Commenting on the address, the South African Chamber of Mines welcomed the Minister’s emphasis on “shared prosperity and responsible investment”, adding that it valued the Department of Mineral Resources’ (DMR) increasing focus on research and development, and on increasing exploration and technical support to the industry.
Commenting on the need for the country’s mining legislation to be finalised, Chamber of Mines CEO Roger Baxter said the mining industry needs “predictable, stable and competitive” mining policy and legislation that is workable and practically achievable.
“It is crucial that the processes relating to the MPRDA, the Mining Charter – and especially the ownership elements – are taken through a reasonable conclusion, within a specific time period.
“It is also critically important that the MPRDA amendments are necessary given the deficiencies in primary legislation. The fact is that the process has taken four years to get to some kind of conclusion and in the intervening period regulatory uncertainty has been evident,” Baxter noted.
Meanwhile, global advisory firm Deloitte’s Africa mining leader Andrew Lane, believed that Zwane’s address was “one of the more positive we’ve have had from the ministry in the past few years…”
But, conciliatory as the Minister’s message was towards the mining industry, Lane said the true test would be government’s continued commitment to the industry.
“It was positive to hear Minister Zwane appeal to investors and government alike, to acknowledge and help drive the concept of ‘shared prosperity’. Hearing the Minister promote government’s open-door policy was very encouraging,” Lane said.
Noting Zwane’s comment that his department is committed to supporting junior miners in the industry, Lane noted: “The new era of junior miners and commitment by government to invest is definitely positive and noble, but is also indicative of the fact that larger investors have disinvested over the past few years and we do need big capital to come back.”
Moreover, partner and head of mining at advisory firm Grant Thorton Jacques Barradas applaud the minister for publicly stating the department’s sentiments on the Mining Charter. “We hope that these insights flow through to the actual mining charter, including in the way that government does business with the mining community, he said.
Moreover, Barradas noted the government’s commitment to improve the process of doing business in South Africa as laudable.

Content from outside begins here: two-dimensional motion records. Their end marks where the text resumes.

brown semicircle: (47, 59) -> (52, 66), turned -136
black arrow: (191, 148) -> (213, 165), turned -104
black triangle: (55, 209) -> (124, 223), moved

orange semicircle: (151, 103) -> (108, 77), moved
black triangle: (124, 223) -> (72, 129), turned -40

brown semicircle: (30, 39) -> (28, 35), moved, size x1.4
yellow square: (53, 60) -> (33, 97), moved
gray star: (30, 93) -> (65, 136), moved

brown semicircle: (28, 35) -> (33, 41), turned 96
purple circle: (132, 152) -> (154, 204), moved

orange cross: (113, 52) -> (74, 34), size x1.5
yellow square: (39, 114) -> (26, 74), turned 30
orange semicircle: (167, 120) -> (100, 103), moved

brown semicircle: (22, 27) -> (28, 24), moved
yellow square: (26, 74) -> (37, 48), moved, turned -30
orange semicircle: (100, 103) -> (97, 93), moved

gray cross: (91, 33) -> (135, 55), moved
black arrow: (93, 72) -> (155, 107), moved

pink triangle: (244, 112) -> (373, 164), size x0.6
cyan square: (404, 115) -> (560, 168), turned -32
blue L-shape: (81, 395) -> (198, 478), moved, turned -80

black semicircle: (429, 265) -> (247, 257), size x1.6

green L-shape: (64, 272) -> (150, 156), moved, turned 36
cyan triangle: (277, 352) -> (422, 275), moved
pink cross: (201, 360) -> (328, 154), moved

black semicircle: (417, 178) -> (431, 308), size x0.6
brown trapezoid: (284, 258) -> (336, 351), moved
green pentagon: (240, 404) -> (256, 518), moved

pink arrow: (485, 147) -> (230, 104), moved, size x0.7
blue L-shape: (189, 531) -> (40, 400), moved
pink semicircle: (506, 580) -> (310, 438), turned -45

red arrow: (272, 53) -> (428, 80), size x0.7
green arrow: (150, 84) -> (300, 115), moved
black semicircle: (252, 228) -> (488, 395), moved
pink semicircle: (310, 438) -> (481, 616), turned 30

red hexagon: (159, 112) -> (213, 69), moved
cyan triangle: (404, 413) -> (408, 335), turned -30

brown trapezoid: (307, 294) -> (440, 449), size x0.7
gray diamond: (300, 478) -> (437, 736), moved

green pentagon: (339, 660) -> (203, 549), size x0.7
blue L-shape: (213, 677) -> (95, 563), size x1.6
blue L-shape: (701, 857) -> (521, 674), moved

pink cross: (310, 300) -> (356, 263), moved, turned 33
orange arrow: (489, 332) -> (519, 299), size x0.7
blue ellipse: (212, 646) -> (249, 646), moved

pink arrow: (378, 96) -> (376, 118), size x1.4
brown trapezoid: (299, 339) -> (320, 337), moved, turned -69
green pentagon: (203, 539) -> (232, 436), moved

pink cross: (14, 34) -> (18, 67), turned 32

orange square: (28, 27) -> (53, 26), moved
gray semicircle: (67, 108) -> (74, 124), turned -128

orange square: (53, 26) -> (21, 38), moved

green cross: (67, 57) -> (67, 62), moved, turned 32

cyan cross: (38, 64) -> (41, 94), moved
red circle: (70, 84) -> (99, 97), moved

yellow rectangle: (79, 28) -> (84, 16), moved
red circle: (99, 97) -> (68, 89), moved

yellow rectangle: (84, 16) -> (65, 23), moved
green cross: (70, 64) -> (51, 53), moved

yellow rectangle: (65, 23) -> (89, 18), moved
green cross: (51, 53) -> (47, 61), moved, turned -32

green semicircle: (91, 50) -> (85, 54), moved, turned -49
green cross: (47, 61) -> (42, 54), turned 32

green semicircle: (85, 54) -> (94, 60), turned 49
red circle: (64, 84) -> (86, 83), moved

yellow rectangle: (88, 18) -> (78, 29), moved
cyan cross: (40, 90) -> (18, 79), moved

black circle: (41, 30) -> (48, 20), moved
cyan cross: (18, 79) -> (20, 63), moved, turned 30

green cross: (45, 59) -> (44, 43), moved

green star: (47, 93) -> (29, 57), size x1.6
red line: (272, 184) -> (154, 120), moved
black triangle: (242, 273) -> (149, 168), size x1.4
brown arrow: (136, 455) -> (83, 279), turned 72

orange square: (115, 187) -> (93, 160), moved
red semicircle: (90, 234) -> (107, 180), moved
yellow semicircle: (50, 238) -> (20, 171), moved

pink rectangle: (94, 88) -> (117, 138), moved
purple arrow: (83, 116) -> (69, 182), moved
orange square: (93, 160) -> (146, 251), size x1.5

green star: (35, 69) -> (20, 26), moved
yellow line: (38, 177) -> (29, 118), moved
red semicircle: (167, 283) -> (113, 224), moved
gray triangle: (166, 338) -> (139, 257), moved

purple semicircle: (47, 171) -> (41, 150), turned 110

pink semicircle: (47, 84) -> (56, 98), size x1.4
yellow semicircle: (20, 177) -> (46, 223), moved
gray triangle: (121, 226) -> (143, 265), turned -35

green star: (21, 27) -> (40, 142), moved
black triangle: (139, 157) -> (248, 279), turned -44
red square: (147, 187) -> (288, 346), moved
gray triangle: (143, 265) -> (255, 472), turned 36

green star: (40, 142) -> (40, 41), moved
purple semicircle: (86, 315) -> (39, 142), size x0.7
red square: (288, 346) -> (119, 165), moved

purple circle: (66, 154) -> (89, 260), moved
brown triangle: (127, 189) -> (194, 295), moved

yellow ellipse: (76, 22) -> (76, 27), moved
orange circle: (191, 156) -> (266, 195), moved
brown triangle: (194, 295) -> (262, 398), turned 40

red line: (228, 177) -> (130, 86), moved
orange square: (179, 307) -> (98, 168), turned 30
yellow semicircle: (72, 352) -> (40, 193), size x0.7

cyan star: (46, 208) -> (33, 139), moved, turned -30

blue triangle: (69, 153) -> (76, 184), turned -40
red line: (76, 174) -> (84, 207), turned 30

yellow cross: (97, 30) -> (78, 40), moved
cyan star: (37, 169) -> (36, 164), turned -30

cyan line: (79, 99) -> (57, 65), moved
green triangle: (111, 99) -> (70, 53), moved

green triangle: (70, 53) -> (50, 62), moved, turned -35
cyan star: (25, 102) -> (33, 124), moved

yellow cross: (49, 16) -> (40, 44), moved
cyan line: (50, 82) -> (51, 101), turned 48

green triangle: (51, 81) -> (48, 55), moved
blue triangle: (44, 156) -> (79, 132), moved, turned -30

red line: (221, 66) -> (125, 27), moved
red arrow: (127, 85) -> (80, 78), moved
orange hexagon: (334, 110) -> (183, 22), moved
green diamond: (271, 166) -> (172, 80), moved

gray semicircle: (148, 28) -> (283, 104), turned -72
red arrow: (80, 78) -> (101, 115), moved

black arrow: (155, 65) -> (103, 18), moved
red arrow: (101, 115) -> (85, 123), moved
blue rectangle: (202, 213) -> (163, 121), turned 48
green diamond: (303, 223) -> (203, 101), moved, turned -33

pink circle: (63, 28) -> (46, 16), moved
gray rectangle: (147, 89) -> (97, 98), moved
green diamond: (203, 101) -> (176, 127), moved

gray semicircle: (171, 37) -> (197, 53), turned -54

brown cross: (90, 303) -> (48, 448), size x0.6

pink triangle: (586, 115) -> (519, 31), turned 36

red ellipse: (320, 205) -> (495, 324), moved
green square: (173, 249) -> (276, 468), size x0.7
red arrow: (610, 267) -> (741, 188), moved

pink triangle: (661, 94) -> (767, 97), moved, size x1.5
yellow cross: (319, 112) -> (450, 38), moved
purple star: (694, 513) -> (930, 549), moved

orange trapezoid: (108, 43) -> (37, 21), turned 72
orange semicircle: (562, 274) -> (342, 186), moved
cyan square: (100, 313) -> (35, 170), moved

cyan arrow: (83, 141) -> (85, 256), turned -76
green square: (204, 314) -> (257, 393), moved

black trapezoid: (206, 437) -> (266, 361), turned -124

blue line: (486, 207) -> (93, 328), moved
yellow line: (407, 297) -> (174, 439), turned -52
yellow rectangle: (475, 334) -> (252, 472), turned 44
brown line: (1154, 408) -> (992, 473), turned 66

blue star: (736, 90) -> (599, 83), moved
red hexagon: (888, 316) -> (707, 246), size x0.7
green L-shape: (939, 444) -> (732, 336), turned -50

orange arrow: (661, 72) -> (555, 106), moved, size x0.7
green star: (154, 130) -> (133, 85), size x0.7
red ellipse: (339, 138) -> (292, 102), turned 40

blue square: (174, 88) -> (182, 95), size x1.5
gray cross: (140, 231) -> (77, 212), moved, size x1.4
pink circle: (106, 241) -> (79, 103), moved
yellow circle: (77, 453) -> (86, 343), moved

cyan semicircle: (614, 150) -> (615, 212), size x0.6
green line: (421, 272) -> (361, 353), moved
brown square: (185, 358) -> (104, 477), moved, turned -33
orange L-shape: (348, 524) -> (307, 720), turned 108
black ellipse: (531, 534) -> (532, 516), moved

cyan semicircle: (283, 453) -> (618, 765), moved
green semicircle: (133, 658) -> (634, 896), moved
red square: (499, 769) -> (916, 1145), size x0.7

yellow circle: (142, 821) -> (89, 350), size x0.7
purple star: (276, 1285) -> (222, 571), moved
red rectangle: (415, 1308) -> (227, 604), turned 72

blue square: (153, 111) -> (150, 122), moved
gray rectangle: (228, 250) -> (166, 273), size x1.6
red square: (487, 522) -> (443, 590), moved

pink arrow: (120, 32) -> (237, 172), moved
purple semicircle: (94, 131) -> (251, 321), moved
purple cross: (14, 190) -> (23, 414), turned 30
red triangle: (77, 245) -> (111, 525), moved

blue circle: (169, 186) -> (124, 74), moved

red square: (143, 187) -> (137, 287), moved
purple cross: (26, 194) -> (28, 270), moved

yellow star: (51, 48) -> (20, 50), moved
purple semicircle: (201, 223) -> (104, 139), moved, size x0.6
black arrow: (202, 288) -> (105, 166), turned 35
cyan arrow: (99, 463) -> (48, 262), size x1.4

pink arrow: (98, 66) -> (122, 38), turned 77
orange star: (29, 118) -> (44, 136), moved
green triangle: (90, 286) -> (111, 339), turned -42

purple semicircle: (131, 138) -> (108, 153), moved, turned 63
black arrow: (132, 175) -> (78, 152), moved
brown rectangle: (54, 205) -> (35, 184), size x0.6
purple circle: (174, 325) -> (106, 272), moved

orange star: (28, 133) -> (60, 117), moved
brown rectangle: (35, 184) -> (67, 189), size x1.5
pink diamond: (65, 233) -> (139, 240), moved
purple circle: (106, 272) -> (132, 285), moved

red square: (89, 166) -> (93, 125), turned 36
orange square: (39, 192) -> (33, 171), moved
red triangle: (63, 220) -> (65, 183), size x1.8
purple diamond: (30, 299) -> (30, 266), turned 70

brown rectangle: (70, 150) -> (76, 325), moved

However, he called for more concrete plans by the government to truly show foreign investors that South Africa is committed to improving ease of regulatory compliance. “While international organisations certainly want to comply ith regulations, government would do well to make it easier for them to do so,” he said.
Also commenting on Zwane’s address, trade union Solidarity believed the minister missed out on an opportunity to attract investors, and in so doing curb job losses in the mining sector.
“Minister Zwane used the old cliché that mining in South Africa was open for business while he, with his vague speech, had actually slammed the door in investors’ faces himself,” Solidarity general secretary Gideon du Plessis noted in a statement.
He added that while there is now clarity about the date on which the charter and the legislation would be finalised, “their content is of much greater importance because that is what will determine whether mining in South Africa will be a sunrise or a sunset industry.”